In a wistful fiction, he sees himself leaning against the “R” of “Randomness.”
Something of a celebrity now, Lemuel holds out in the apartment over the Rebbe’s for three full weeks after the trespassing trial before packing his enormous cardboard valise, his Red Army knapsack and his duty-free shopping bag and spiriting them into Rain’s loft. The official explanation for this change of venue is that he is on the lam from the television reporters who besiege the Rebbe’s
house day and night, who set up klieg lights outside in the hope that he will crack a window and holler answers to their hollered questions. The real reason for the move is that he has grown accustomed to Y-jacking in the bathtub with a female whose nakedness is more than skin-deep, to sleeping in the same bed with a Siberian night moth, to being roused mornings by Occasional Rain murmuring “Yo!” in his ear as she coaxes exploitable erections from his drowsy flesh.
From long experience with tribulation, he wonders when the bubble will burst and the trial will begin.

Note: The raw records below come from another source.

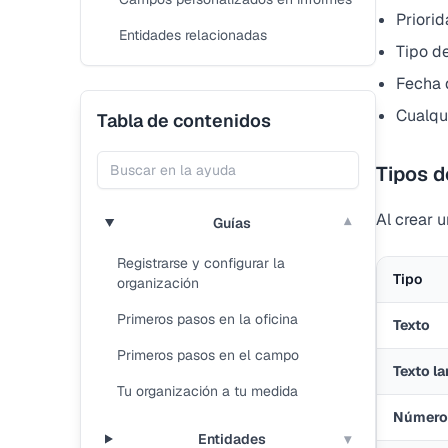
Priorid
Entidades relacionadas
Tipo de
Fecha 
Cualqui
Tabla de contenidos
Tipos 
Al crear 
Guías
▾
Registrarse y configurar la
Tipo
organización
Primeros pasos en la oficina
Texto
Primeros pasos en el campo
Texto la
Tu organización a tu medida
Número
Entidades
▾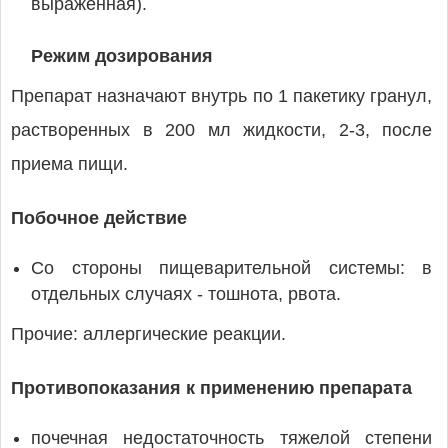
выраженная).
Режим дозирования
Препарат назначают внутрь по 1 пакетику гранул,
растворенных в 200 мл жидкости, 2-3, после
приема пищи.
Побочное действие
Со стороны пищеварительной системы: в
отдельных случаях - тошнота, рвота.
Прочие: аллергические реакции.
Противопоказания к применению препарата
почечная недостаточность тяжелой степени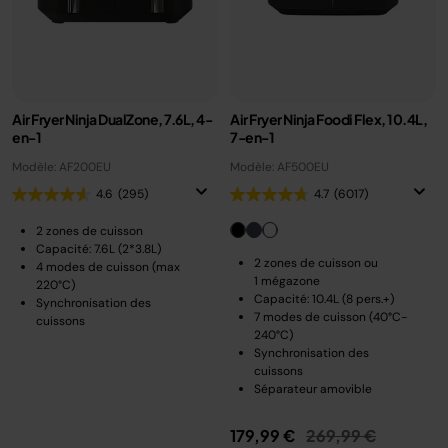
Air Fryer Ninja DualZone, 7.6L, 4-
Air Fryer Ninja Foodi Flex, 10.4L,
en-1
7-en-1
Modèle: AF200EU
Modèle: AF500EU
4.6
(295)
4.7
(6017)
2 zones de cuisson
Capacité: 7.6L (2*3.8L)
2 zones de cuisson ou
4 modes de cuisson (max
1 mégazone
220°C)
Capacité: 10.4L (8 pers.+)
Synchronisation des
7 modes de cuisson (40°C-
cuissons
240°C)
Synchronisation des
cuissons
Séparateur amovible
Prix réduit de
au
179,99 €
269,99 €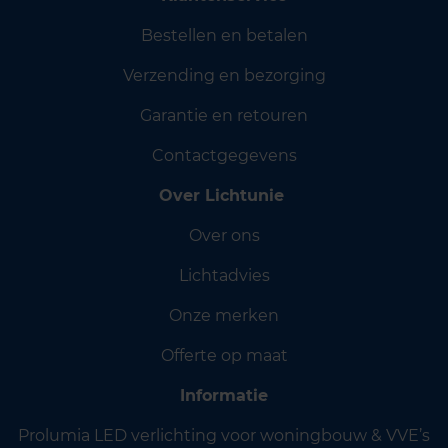
Bestellen en betalen
Verzending en bezorging
Garantie en retouren
Contactgegevens
Over Lichtunie
Over ons
Lichtadvies
Onze merken
Offerte op maat
Informatie
Prolumia LED verlichting voor woningbouw & VVE’s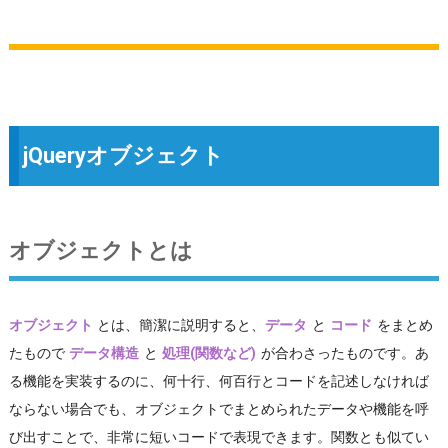
jQueryオブジェクト
オブジェクトとは
オブジェクト
とは、簡潔に説明すると、
データ
と
コード
をまとめ
たもので
データ構造
と
処理(関数など)
が合わさったものです。あ
る機能を実装するのに、何十行、何百行とコードを記述しなければ
ならない場合でも、オブジェクトでまとめられたデータや機能を呼
び出すことで、非常に短いコードで表現できます。関数とも似てい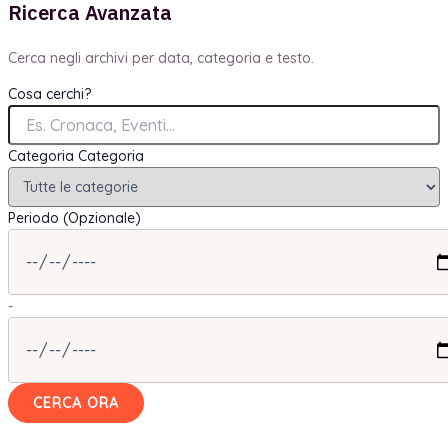
Ricerca Avanzata
Cerca negli archivi per data, categoria e testo.
Cosa cerchi?
Categoria
Categoria
Periodo (Opzionale)
-
CERCA ORA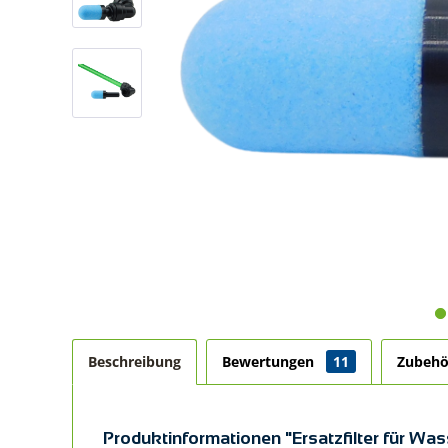
Beschreibung
Bewertungen
11
Zubeh
Produktinformationen "Ersatzfilter für Was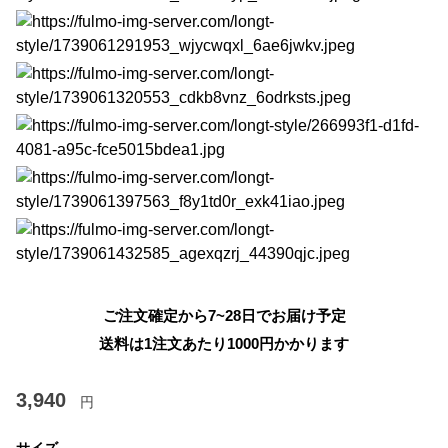
ご注文確定から7~28日でお届け予定
送料は1注文あたり
1000
円かかります
3,940
円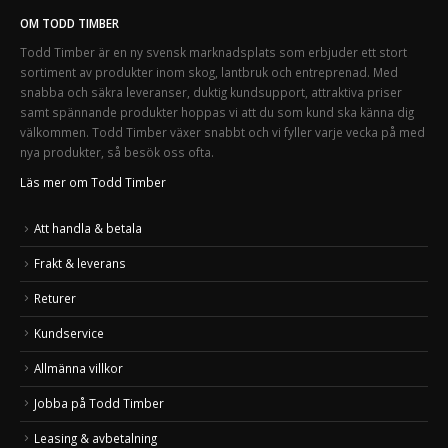
OM TODD TIMBER
Todd Timber är en ny svensk marknadsplats som erbjuder ett stort
sortiment av produkter inom skog, lantbruk och entreprenad. Med
snabba och säkra leveranser, duktig kundsupport, attraktiva priser
samt spännande produkter hoppas vi att du som kund ska känna dig
välkommen. Todd Timber växer snabbt och vi fyller varje vecka på med
nya produkter, så besök oss ofta.
Läs mer om Todd Timber
Att handla & betala
Frakt & leverans
Returer
Kundservice
Allmänna villkor
Jobba på Todd Timber
Leasing & avbetalning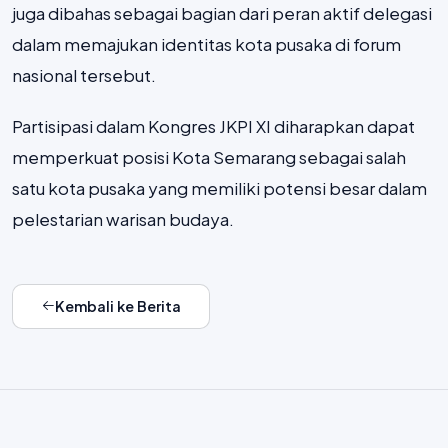
juga dibahas sebagai bagian dari peran aktif delegasi
dalam memajukan identitas kota pusaka di forum
nasional tersebut.
Partisipasi dalam Kongres JKPI XI diharapkan dapat
memperkuat posisi Kota Semarang sebagai salah
satu kota pusaka yang memiliki potensi besar dalam
pelestarian warisan budaya.
Kembali ke Berita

The telephone in the apartment over the Rebbe’s head never stops ringing after Lemuel moves out. The Rebbe bounds up the stairs, toppling several waist-high towers of books in his eagerness to answer the phone. Introducing himself to each caller as Lemuel’s business agent, he jots down offers to endorse ecological laundry detergents or non-polluting oven cleaners.

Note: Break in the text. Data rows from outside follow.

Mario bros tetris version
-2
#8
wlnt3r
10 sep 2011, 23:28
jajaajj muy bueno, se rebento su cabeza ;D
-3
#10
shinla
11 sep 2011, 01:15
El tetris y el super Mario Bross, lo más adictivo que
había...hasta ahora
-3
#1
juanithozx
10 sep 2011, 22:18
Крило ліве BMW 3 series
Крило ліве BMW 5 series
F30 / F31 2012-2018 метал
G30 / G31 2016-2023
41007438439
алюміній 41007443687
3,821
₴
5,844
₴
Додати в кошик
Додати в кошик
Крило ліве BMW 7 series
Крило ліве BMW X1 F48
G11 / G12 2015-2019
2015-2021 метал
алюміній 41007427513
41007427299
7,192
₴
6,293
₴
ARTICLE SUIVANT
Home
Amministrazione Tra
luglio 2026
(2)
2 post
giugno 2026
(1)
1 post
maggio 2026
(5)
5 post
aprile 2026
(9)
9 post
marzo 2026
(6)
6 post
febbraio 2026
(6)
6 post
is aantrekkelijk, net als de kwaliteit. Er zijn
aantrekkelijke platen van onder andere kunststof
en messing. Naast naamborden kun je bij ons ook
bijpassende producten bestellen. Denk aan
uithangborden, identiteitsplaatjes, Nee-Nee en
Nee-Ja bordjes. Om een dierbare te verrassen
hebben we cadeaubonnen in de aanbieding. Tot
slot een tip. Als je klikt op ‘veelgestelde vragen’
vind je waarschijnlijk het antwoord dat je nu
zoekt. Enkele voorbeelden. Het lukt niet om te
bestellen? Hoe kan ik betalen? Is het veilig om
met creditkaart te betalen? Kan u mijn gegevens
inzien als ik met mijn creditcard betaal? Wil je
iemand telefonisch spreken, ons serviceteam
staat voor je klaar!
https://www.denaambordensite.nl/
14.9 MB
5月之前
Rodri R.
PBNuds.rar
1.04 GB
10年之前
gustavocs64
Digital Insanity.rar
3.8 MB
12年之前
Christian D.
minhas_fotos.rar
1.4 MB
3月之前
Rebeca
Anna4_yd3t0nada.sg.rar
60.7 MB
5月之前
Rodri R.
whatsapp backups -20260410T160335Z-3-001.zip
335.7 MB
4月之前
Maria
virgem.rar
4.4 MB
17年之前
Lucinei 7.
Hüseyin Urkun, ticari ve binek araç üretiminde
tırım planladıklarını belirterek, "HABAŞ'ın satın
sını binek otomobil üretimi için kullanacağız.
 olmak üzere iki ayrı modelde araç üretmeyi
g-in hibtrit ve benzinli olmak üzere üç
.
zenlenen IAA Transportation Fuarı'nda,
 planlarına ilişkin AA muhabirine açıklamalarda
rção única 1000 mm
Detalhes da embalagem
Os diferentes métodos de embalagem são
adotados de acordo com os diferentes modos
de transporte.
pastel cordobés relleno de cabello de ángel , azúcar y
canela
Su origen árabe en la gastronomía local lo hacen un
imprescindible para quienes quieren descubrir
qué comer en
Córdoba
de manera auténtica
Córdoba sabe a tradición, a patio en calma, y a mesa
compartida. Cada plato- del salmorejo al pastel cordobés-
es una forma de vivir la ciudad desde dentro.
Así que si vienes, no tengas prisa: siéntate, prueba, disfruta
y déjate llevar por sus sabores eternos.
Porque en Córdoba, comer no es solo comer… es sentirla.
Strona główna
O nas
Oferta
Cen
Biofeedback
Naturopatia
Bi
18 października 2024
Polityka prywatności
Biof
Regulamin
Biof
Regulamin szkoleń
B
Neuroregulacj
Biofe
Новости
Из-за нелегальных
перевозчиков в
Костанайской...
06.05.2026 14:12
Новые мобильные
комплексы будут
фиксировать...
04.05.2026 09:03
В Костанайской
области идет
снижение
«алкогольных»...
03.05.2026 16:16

“You are letting yet another lucrative opportunity slip through your callused fingers,” he scolds Lemuel when he phones in with the day’s messages.
Lemuel pays scant attention to the Rebbe. There have been five more murders in the three weeks he has been working with the dossiers the sheriff gave him, bringing the total number of victims to eighteen. He is obsessed with quantifying the information in the sheriffs files, feeding bytes into his computer and devising software to test the material for randomness. Has he, at long last, stumbled across an example of pure, albeit macabre, randomness? His heart says, Why not? His head tells him that this seeming randomness is nothing more than the name he gives to his ignorance.
But what doesn’t he know?
“What would I do with the money?” he asks when the Rebbe nags him about the latest phone call, an offer to endorse biodegradable underwear. “I am already rich beyond my wildest dreams. The Institute pays me two thousand U.S. dollars a month. In Petersburg, this is worth two million rubles. When I left Russia, my monthly salary at Steklov was seven thousand, five hundred rubles.”
“In your wanderings, haven’t you stumbled across something called capitalism? With money you make more money,” cries the Rebbe. “With more money you can serve God, you can build a yeshiva, you can spend your waking hours, your sleeping hours too, unraveling strands of chaos in To rah.” He adds in exasperation: “I don’t understand your attitude. It is not American.”